Plus, we’re pretty darned resilient as an industry, adept at adapting. And when we’re at our best, we can be pretty amazing — maybe even a town’s spirit and backbone. And that’s what National Newspaper Week is really about.

Back when I first started at the Pioneer in the ’90s, I attended a conference back East and met a guy who had grown up in his family’s newspaper business. They owned a small paper in Tennessee that had long had the monicker “We Scream.” It was a coal-mining community. When they began covering news about environmental and health concerns regarding the local industry, the local industry hit back. Someone even went the distance of burning down the newspaper building.

Instead of shying away, fearing what might happen next, the paper didn’t miss an issue, just produced it off site and got it to readers on regular publication day.

However, there was a small change to the paper. It had a new slogan above the masthead: “We STILL Scream.”

There’s a great example closer to home of a community newspaper standing up as the voice of reason and sanity of a community, and also sticking its neck out. A few years ago, a white supremacists group wanted to establish a beachhead in John Day via some real estate purchases. The newspaper there, the Blue Mountain Eagle — I believe an all-female staff for that paper serving a community of ranchers and loggers — was quick to lead the effort to convince the group to leave town before they thought about unpacking bags. The paper organized demonstrations, printed front-page editorials, and stood up to be quoted by outside, national news organizations. The community, supplied with information and inspired to show their best and bravest selves, rallied with the newspaper. The white supremacists organization went away.

Newspaper people love to hear the expression (usually spoken by a journalist) that a community is only as good as its newspaper. I also think the reverse is true. A newspaper can only survive, and hope to thrive, if a community embraces and supports it. The Pioneer has always enjoyed that support.

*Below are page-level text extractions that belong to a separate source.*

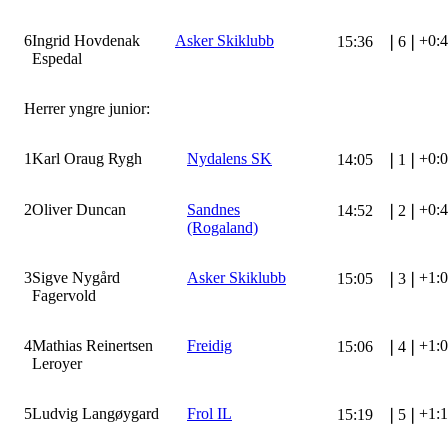
6
Ingrid Hovdenak
Asker Skiklubb
+0:
15:36
❘
6
❘
Espedal
Herrer yngre junior:
1
Karl Oraug Rygh
Nydalens SK
+0:
14:05
❘
1
❘
2
Oliver Duncan
Sandnes
+0:
14:52
❘
2
❘
(Rogaland)
3
Sigve Nygård
Asker Skiklubb
+1:
15:05
❘
3
❘
Fagervold
4
Mathias Reinertsen
Freidig
+1:
15:06
❘
4
❘
Leroyer
5
Ludvig Langøygard
Frol IL
+1:
15:19
❘
5
❘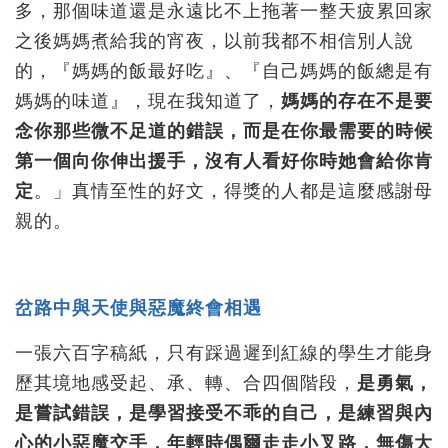
多，那個味道還是永遠比不上拖著一整天疲累回家
之後媽媽煮給我的宵夜，以前我都不相信別人說
的，『媽媽的飯最好吃』、『自己媽媽的飯總是有
媽媽的味道』，現在我知道了，
媽媽的存在不是要
念你那些微不足道的錯誤，而是在你最需要的時候
第一個向你伸出援手，沒有人看好你時她會給你肯
定
。」真情至性的好文，得獎的人都是這麼感謝母
親的。
岔路中與天使與惡魔終會相遇
一張六百字稿紙，只有踩過遲到紅線的學生才能身
歷其境地感受起、承、轉、合四個階段，
是勇氣，
是嘗試錯誤，是學習接受不乖的自己，是練習與內
心的小惡魔交手，年輕時偶爾走走小叉路，無傷大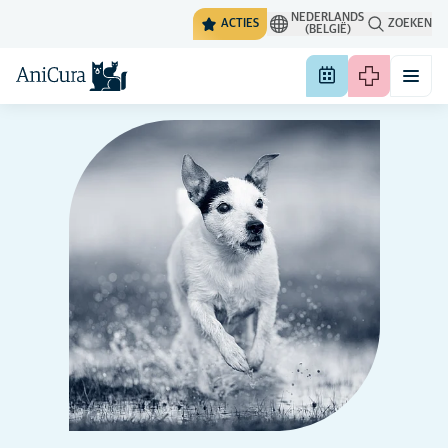
NEDERLANDS
ACTIES
ZOEKEN
(BELGIË)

Lacking in many areas that financially carry most papers — a ton of inserts, a robust real estate industry, a substantial, consumer-goods retail community — we have to hustle and battle to stay economically viable. Not long ago, we followed a national trend to price our community paper at $1 per copy. I figured the paper was more valuable than a Snickers bar, which had gone over a buck at most stores. We lost a few weekly buyers, I’m sure chasing a few readers toward our free website. But, when the dust settled, the Madras Pioneer still had a greater per edition circulation than the papers serving the larger towns of Prineville and Redmond — and both of those papers charge but 50 cents.

To me, that says a lot about the community we endeavor to serve, and the support they give to us.

Thank you.

So, for sure, do something special to mark this National Newspaper Week — and please, continue to enjoy your community newspaper. Know that we STILL print newspapers and we’re dedicated to putting out an interesting, relevant, and entertaining paper each week.